Adapun pelaporan tersebut dapat melalui nomor yang aktif 24 jam yakni Kanwil Ditjen Imigrasi pada nomor 0822-2161-6066, Imigrasi Ngurah Rai 0859-4297-1991, Imigrasi Denpasar melalui 0853-3775-2245, dan Imigrasi Singaraja melalui nomor 0813-5390-9733.
Kemudian, Imigrasi Tabanan 0813-5332-300, Imigrasi Klungkung pada nomor 0851-9591-9173 dan Rumah Detensi Imigrasi Denpasar untuk pelaporan pengungsi asing dan pencari suaka pada nomor 0855-9999-108.
Adapun Imigrasi Tabanan dan Klungkung merupakan dua kantor baru yang rencananya akan dibuka resmi pada 6 April 2026.
Di Bali terdapat tiga kantor Imigrasi yaitu Kantor Imigrasi Denpasar mencakup wilayah kerja Kota Denpasar, Kabupaten Badung yakni Badung bagian utara di Kecamatan Abiansemal, Mengwi dan Petang.

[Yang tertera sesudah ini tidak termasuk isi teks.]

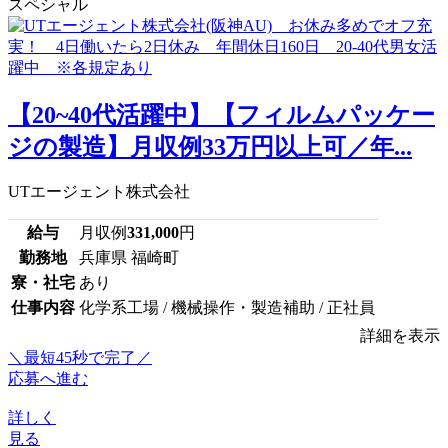
スペシャル
【20~40代活躍中】【フィルムパッケー
ジの製造】月収例33万円以上可／年...
UTエージェント株式会社
給与
月収例
331,000
円
勤務地
兵庫県 福崎町
寮・社宅
あり
仕事内容
化学系工場 / 機械操作・製造補助 / 正社員
詳細を表示
＼最短45秒で完了／
応募へ進む
詳しく
見る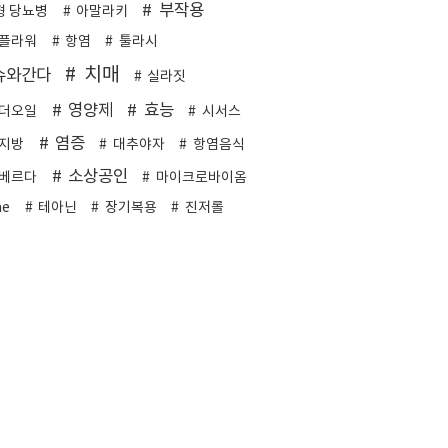
부작용
형 당뇨병
아말라키
플라워
항염
툴라시
치매
슈와간다
실라짓
영양제
효능
더오일
시서스
염증
지방
대추야자
항염음식
소상공인
베르다
마이크로바이옴
me
테아닌
장기복용
진저롤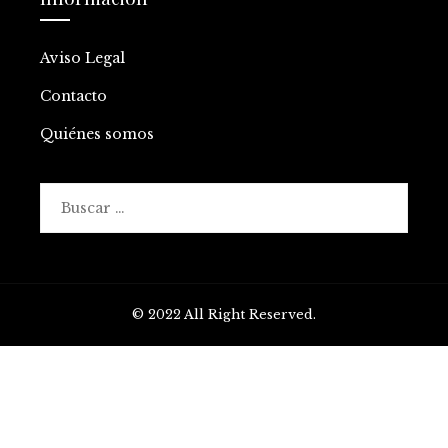
Aviso Legal
Contacto
Quiénes somos
Buscar:
© 2022 All Right Reserved.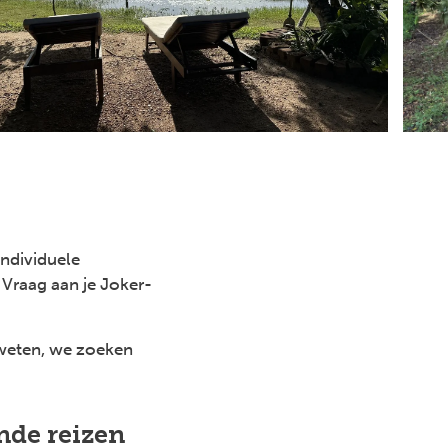
individuele
 Vraag aan je Joker-
 weten, we zoeken
Next
nde reizen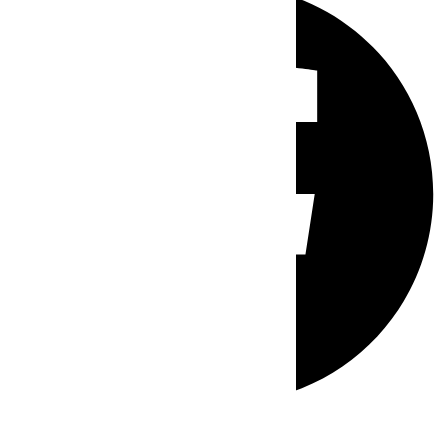
Whatsapp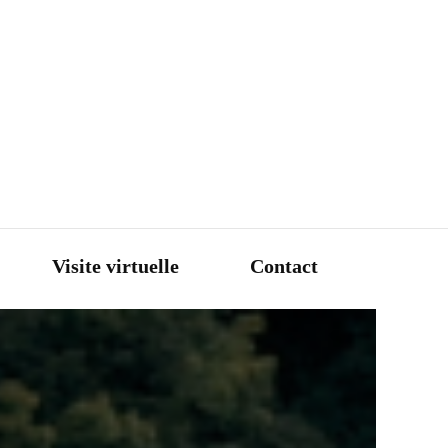
Visite virtuelle
Contact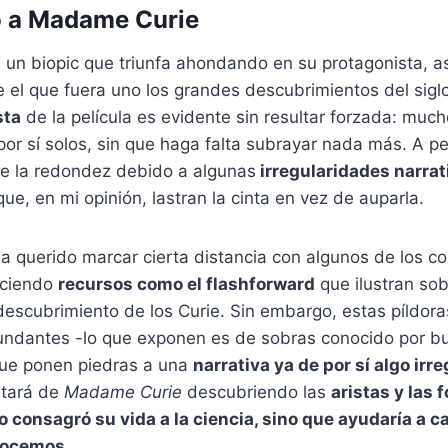
 a Madame Curie
 un biopic que triunfa ahondando en su protagonista, a
 el que fuera uno los grandes descubrimientos del sigl
sta
de la película es evidente sin resultar forzada: muc
or sí solos, sin que haga falta subrayar nada más. A pe
 de la redondez debido a algunas
irregularidades narrat
ue, en mi opinión, lastran la cinta en vez de auparla.
a querido marcar cierta distancia con algunos de los c
uciendo
recursos como el flashforward
que ilustran so
 descubrimiento de los Curie. Sin embargo, estas píldora
dundantes -lo que exponen es de sobras conocido por bu
que ponen piedras a una
narrativa ya de por sí algo irre
utará de
Madame Curie
descubriendo las
aristas y las 
o consagró su vida a la ciencia, sino que ayudaría a 
nocemos.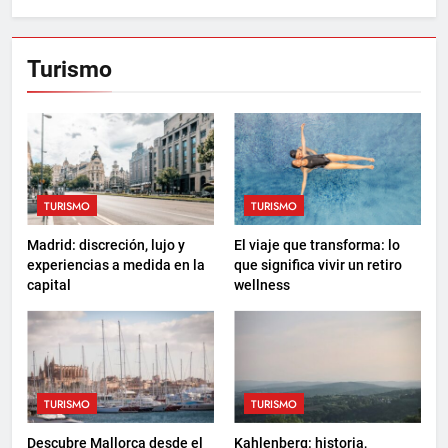
Turismo
TURISMO
TURISMO
Madrid: discreción, lujo y
El viaje que transforma: lo
experiencias a medida en la
que significa vivir un retiro
capital
wellness
TURISMO
TURISMO
Descubre Mallorca desde el
Kahlenberg: historia,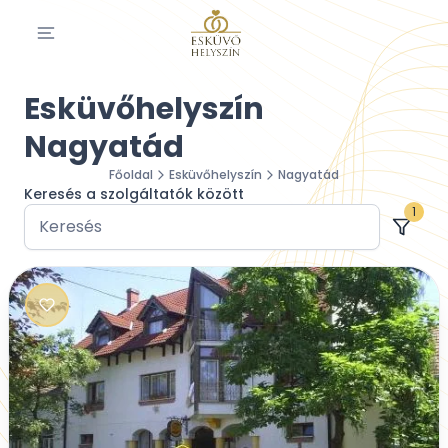
Esküvőhelyszín
Nagyatád
Főoldal
Esküvőhelyszín
Nagyatád
Keresés a szolgáltatók között
1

Kemudian Kabupaten Gianyar, Kabupaten Klungkung, Kabupaten Bangli dan Kabupaten Tabanan.
Selain itu, Imigrasi Ngurah Rai yang mencakup wilayah kerja sebagian di Kabupaten Badung namun memiliki konsentrasi padat WNA yakni Kuta, Kuta Utara dan Kuta Selatan. Kemudian, Kantor Imigrasi Singaraja yang mencakup wilayah kerja Kabupaten Buleleng, Jembrana dan Karangasem.
Adanya dua kantor baru di Tabanan dan Klungkung itu juga diharapkan mendukung pariwisata Bali seiring peningkatan kunjungan wisatawan mancanegara.

Ilustrasi. Medcom
Berdasarkan data Badan Pusat Statistik (BPS) Bali, total wisatawan asing yang mengunjungi Bali selama 2025 mencapai 6,94 juta orang, meningkat 9,72 persen dibandingkan tahun 2024. Dari jumlah tersebut, 331 orang dideportasi melalui Imigrasi Ngurah Rai, sementara 28 orang dideportasi melalui Imigrasi Singaraja.
Kebanyakan pelanggaran keimigrasian yang terjadi adalah tidak mematuhi aturan undang-undang dan melebihi batas izin tinggal. Tiga negara dengan jumlah pelanggaran terbanyak adalah Rusia, Australia, dan Amerika Serikat.